Things needed to make it run
compression
spark
air 
fuel

sounds like it might be a timing thing

are the wires on the correct plugs ?
distrubutor installed right ?
cam timing ?


----------



## hesborn2fly (Oct 20, 2008)

Yep, complete rebuild. The book is somewhat confusing on the timing process for these things, however the plugs are on the right ones, distributer seems to be installed correctly, cam gear and crank gear were lined up like the book said. I am new at this and timing these things is a bit confusing.

Thanks for the help


----------



## dawzie (Oct 2, 2008)

I once rebuilt a small block chevy and could not make that thing run.#[email protected]$: 

Come to find out I assumed the dist. turned one way and it was the other way :duh:


----------



## Live Oak (Dec 22, 2003)

Sounds like the timing may need to be advanced a bit. You will have to try and experiment with different setting and see which works best.


----------



## hesborn2fly (Oct 20, 2008)

I had the machine shop set the cam and do a complete valve job installing all the new valve parts. When I put the crank back in I just aligned the mark on the crank gear to the one on the cam gear. Is there any way that got completely screwed up? If so this could really be a mess.

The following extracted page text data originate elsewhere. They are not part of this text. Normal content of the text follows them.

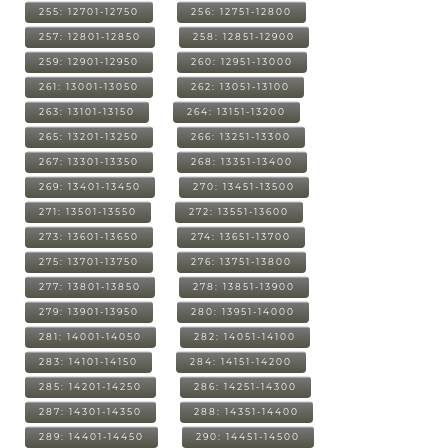
255: 12701-12750
256: 12751-12800
257: 12801-12850
258: 12851-12900
259: 12901-12950
260: 12951-13000
261: 13001-13050
262: 13051-13100
263: 13101-13150
264: 13151-13200
265: 13201-13250
266: 13251-13300
267: 13301-13350
268: 13351-13400
269: 13401-13450
270: 13451-13500
271: 13501-13550
272: 13551-13600
273: 13601-13650
274: 13651-13700
275: 13701-13750
276: 13751-13800
277: 13801-13850
278: 13851-13900
279: 13901-13950
280: 13951-14000
281: 14001-14050
282: 14051-14100
283: 14101-14150
284: 14151-14200
285: 14201-14250
286: 14251-14300
287: 14301-14350
288: 14351-14400
289: 14401-14450
290: 14451-14500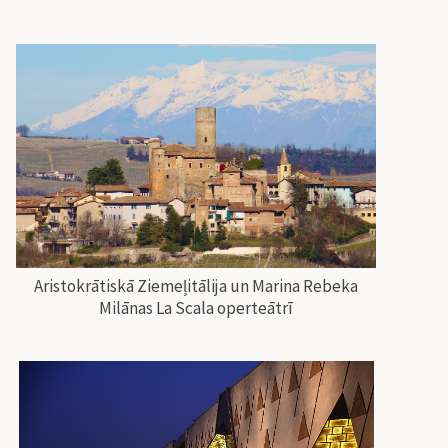
Aristokrātiskā Ziemeļitālija un Marina Rebeka
Milānas La Scala operteātrī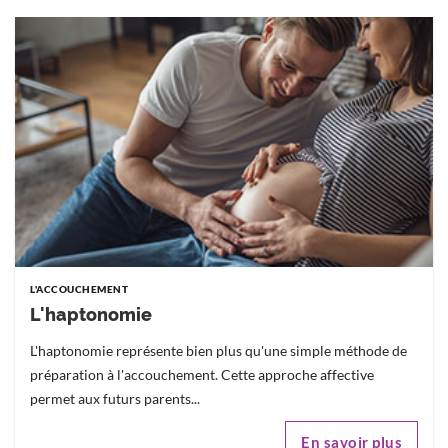
L'ACCOUCHEMENT
L'haptonomie
L'haptonomie représente bien plus qu'une simple méthode de
préparation à l'accouchement. Cette approche affective
permet aux futurs parents...
En savoir plus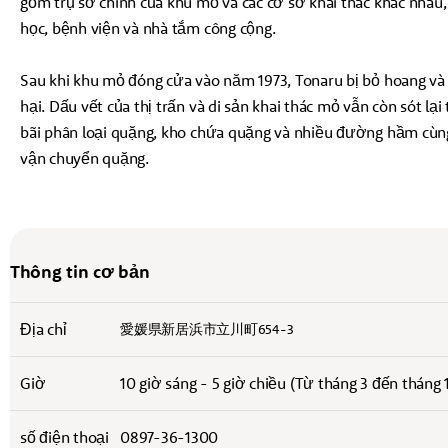
gồm trụ sở chính của khu mỏ và các cơ sở khai thác khác nhau,
học, bệnh viện và nhà tắm công cộng.
Sau khi khu mỏ đóng cửa vào năm 1973, Tonaru bị bỏ hoang và c
hại. Dấu vết của thị trấn và di sản khai thác mỏ vẫn còn sót lại
bãi phân loại quặng, kho chứa quặng và nhiều đường hầm cù
vận chuyển quặng.
Thông tin cơ bản
Địa chỉ
愛媛県新居浜市立川町654-3
Giờ
10 giờ sáng - 5 giờ chiều (Từ tháng 3 đến tháng 1
số điện thoại
0897-36-1300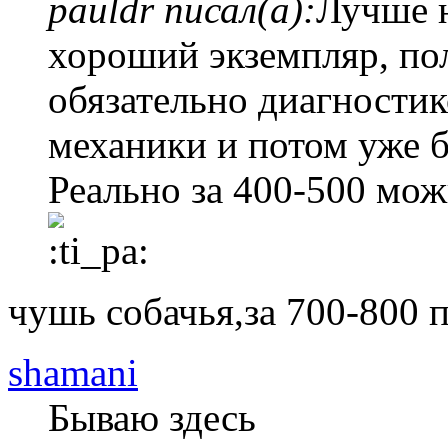
pauldr писал(а):
Лучше н
хороший экземпляр, по
обязательно диагностик
механики и потом уже б
Реально за 400-500 мож
чушь собачья,за 700-800 
shamani
Бываю здесь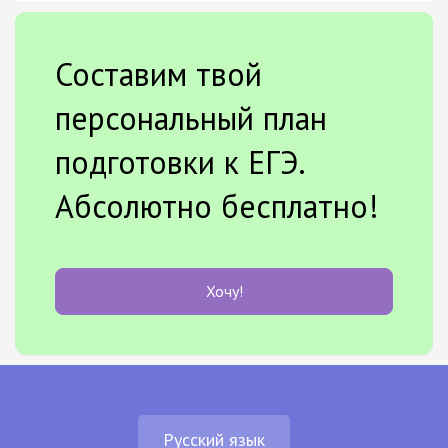
Составим твой
персональный план
подготовки к ЕГЭ.
Абсолютно бесплатно!
Хочу!
Русский язык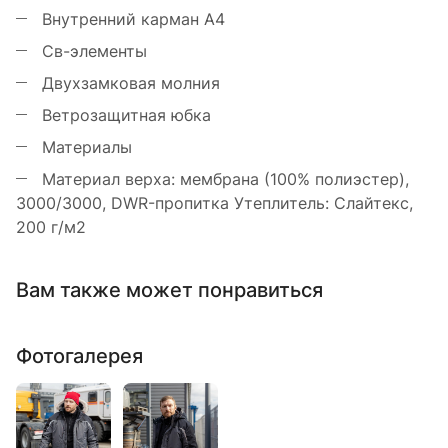
Внутренний карман A4
Св-элементы
Двухзамковая молния
Ветрозащитная юбка
Материалы
Материал верха: мембрана (100% полиэстер),
3000/3000, DWR-пропитка Утеплитель: Слайтекс,
200 г/м2
Вам также может понравиться
Фотогалерея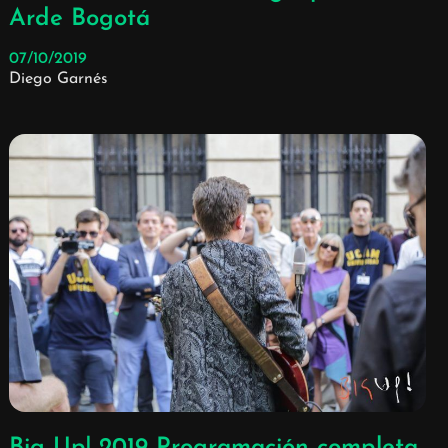
Arde Bogotá
07/10/2019
Diego Garnés
Big Up! 2019 Programación completa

Thanks for the replies


----------



## james66 (Feb 27, 2006)

i would pull number 1 plug bring it up to top dead center take cap off distributer see if it's pointed at number 1 plug if not pull distributer and drop back in to number 1 plug and put cap back on and try and start it ggod luck james


----------



## hesborn2fly (Oct 20, 2008)

Thanks for the help, I wont be able to mess with it till thursday but ill update with what I find.


----------



## MFreund (May 2, 2008)

Make sure when checking # 1 you are coming up on compression stroke not exhaust stroke!!


----------